● Task goal
All pictures are to be excluded when the data below is output verbatim.

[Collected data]
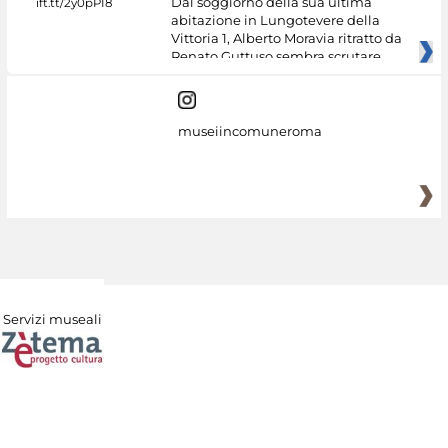
Dal soggiorno della sua ultima
abitazione in Lungotevere della
Vittoria 1, Alberto Moravia ritratto da
Renato Guttuso sembra scrutare
museiincomuneroma
Servizi museali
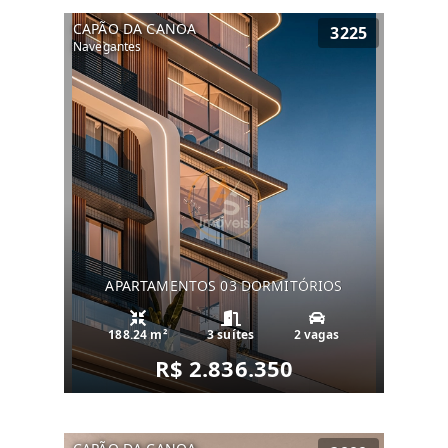
CAPÃO DA CANOA
3225
Navegantes
APARTAMENTOS 03 DORMITÓRIOS
188.24 m²
3 suítes
2 vagas
R$ 2.836.350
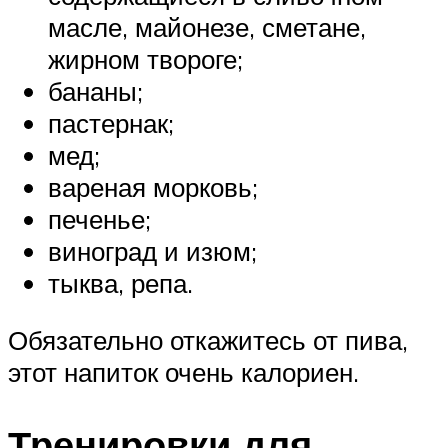
масле, майонезе, сметане,
жирном твороге;
бананы;
пастернак;
мед;
вареная морковь;
печенье;
виноград и изюм;
тыква, репа.
Обязательно откажитесь от пива,
этот напиток очень калориен.
Тренировки для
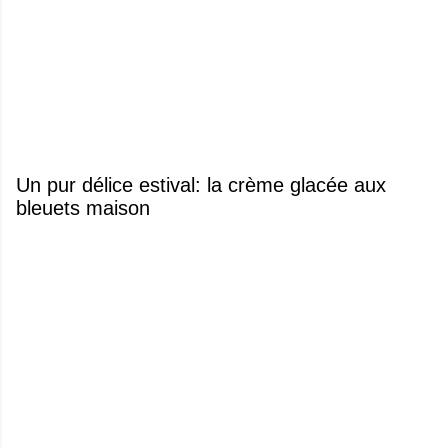
Un pur délice estival: la crème glacée aux
bleuets maison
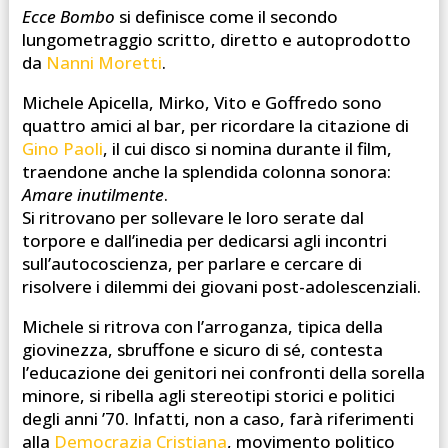
Ecce Bombo
si definisce come il secondo
lungometraggio scritto, diretto e autoprodotto
da
Nanni Moretti
.
Michele Apicella, Mirko, Vito e Goffredo sono
quattro amici al bar, per ricordare la citazione di
Gino Paoli
, il cui disco si nomina durante il film,
traendone anche la splendida colonna sonora:
Amare inutilmente
.
Si ritrovano per sollevare le loro serate dal
torpore e dall’inedia per dedicarsi agli incontri
sull’autocoscienza, per parlare e cercare di
risolvere i dilemmi dei giovani post-adolescenziali.
Michele si ritrova con l’arroganza, tipica della
giovinezza, sbruffone e sicuro di sé, contesta
l’educazione dei genitori nei confronti della sorella
minore, si ribella agli stereotipi storici e politici
degli anni ’70. Infatti, non a caso, farà riferimenti
alla
Democrazia Cristiana
, movimento politico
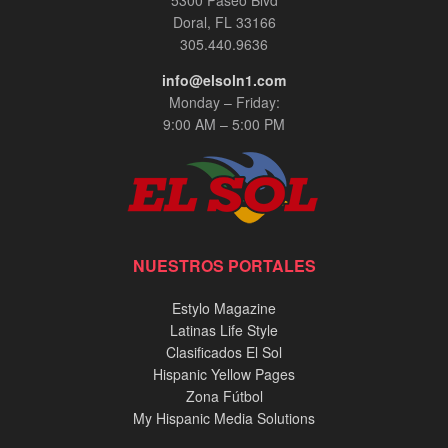
Doral, FL 33166
305.440.9636
info@elsoln1.com
Monday – Friday:
9:00 AM – 5:00 PM
NUESTROS PORTALES
Estylo Magazine
Latinas Life Style
Clasificados El Sol
Hispanic Yellow Pages
Zona Fútbol
My Hispanic Media Solutions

● Finished task
Dal soggiorno della sua ultima
abitazione in Lungotevere della
Vittoria 1, Alberto Moravia ritratto da
Renato Guttuso sembra scrutare
museiincomuneroma
Servizi museali
CAPÃO DA CANOA
3225
Navegantes
APARTAMENTOS 03 DORMITÓRIOS
188.24 m²
3 suítes
2 vagas
R$ 2.836.350
масле, майонезе, сметане,
жирном твороге;
бананы;
пастернак;
мед;
вареная морковь;
печенье;
виноград и изюм;
тыква, репа.
Обязательно откажитесь от пива,
этот напиток очень калориен.
Тренировки для
Un pur délice estival: la crème glacée aux
bleuets maison
Ecce Bombo
si definisce come il secondo
lungometraggio scritto, diretto e autoprodotto
da
Nanni Moretti
.
Michele Apicella, Mirko, Vito e Goffredo sono
quattro amici al bar, per ricordare la citazione di
Gino Paoli
, il cui disco si nomina durante il film,
traendone anche la splendida colonna sonora:
Amare inutilmente
.
Si ritrovano per sollevare le loro serate dal
torpore e dall’inedia per dedicarsi agli incontri
sull’autocoscienza, per parlare e cercare di
risolvere i dilemmi dei giovani post-adolescenziali.
Michele si ritrova con l’arroganza, tipica della
giovinezza, sbruffone e sicuro di sé, contesta
l’educazione dei genitori nei confronti della sorella
minore, si ribella agli stereotipi storici e politici
degli anni ’70. Infatti, non a caso, farà riferimenti
alla
Democrazia Cristiana
, movimento politico
Doral, FL 33166
305.440.9636
info@elsoln1.com
Monday – Friday:
9:00 AM – 5:00 PM
NUESTROS PORTALES
Estylo Magazine
Latinas Life Style
Clasificados El Sol
Hispanic Yellow Pages
Zona Fútbol
My Hispanic Media Solutions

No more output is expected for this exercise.